Assignment:
Copy each line in the data below that contains the word "việc".

[Recorded data]
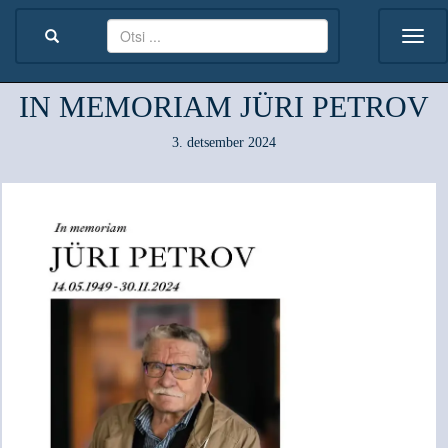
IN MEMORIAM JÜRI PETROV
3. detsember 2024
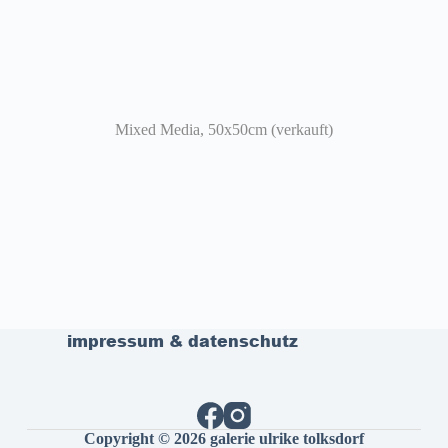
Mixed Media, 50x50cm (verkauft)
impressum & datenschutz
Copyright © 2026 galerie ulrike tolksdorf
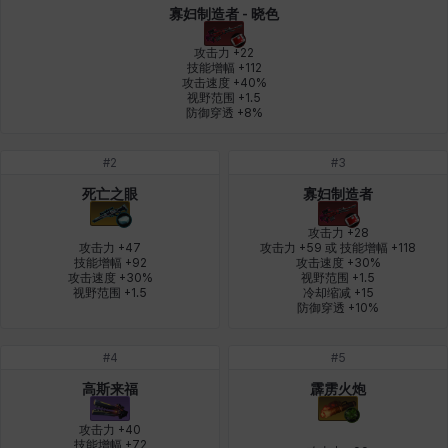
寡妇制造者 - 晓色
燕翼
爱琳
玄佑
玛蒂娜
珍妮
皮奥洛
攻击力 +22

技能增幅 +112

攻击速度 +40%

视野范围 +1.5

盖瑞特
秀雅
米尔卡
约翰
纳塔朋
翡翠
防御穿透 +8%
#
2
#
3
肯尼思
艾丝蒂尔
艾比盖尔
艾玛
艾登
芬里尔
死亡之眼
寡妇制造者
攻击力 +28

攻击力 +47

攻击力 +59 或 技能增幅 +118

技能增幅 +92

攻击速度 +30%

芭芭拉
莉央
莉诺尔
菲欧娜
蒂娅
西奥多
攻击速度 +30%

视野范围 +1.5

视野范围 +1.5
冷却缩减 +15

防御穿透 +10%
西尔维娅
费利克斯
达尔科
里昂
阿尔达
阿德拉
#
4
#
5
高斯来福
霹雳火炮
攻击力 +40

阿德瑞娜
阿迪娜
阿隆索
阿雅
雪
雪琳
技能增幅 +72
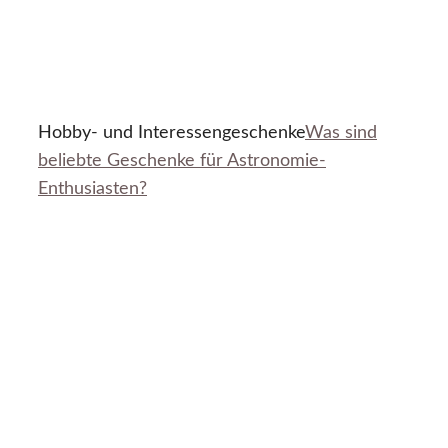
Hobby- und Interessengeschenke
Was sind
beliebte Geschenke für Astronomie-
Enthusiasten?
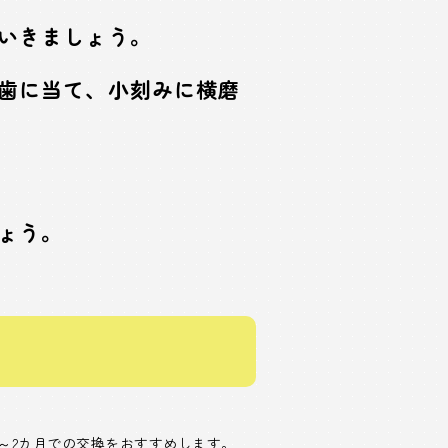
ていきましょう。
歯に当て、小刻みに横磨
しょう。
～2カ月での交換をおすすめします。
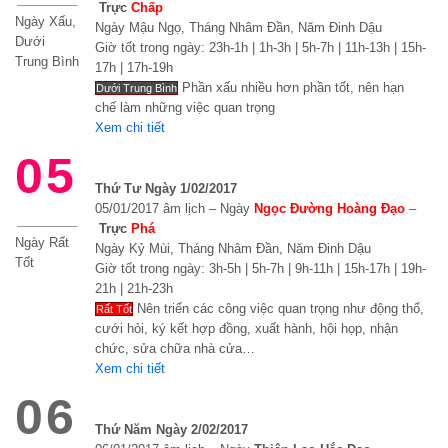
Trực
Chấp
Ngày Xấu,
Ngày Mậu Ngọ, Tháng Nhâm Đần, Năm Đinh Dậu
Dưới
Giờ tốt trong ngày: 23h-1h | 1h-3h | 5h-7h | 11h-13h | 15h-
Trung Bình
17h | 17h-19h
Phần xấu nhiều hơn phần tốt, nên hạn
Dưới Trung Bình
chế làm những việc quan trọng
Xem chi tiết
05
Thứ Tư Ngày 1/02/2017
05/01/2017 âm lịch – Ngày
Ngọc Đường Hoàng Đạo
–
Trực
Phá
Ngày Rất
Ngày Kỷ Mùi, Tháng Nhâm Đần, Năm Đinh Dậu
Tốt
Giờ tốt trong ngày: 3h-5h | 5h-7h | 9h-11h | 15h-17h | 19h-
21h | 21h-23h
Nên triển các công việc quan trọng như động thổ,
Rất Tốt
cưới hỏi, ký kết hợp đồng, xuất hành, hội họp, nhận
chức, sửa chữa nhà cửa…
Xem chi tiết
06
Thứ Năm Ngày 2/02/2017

---

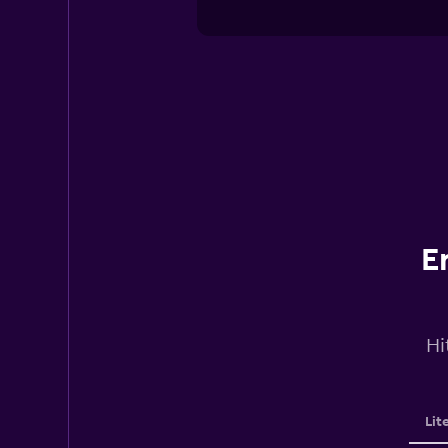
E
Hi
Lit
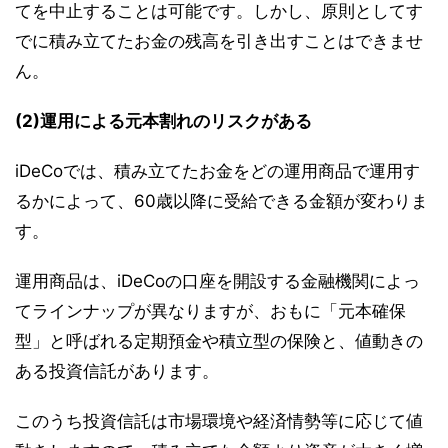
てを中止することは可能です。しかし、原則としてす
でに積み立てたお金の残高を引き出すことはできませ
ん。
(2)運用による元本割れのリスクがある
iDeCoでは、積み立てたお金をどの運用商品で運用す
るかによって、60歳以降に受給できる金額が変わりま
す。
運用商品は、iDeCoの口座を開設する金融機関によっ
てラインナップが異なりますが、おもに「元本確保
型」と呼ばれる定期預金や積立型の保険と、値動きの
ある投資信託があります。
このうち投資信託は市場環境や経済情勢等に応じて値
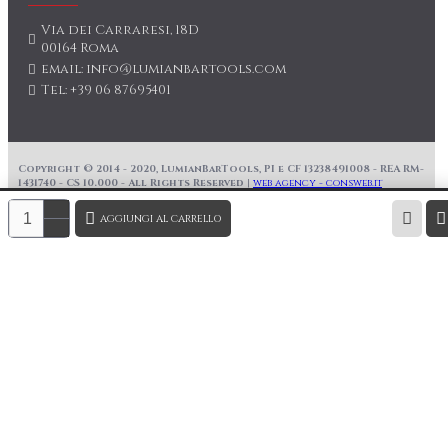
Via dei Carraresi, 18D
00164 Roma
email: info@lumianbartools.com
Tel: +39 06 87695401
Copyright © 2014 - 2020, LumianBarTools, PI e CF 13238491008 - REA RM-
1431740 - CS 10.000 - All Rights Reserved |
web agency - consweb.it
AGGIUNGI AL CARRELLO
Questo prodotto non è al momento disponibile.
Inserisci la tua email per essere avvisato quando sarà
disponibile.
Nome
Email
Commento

Result:
chế làm những việc quan trọng
Nên triển các công việc quan trọng như động thổ,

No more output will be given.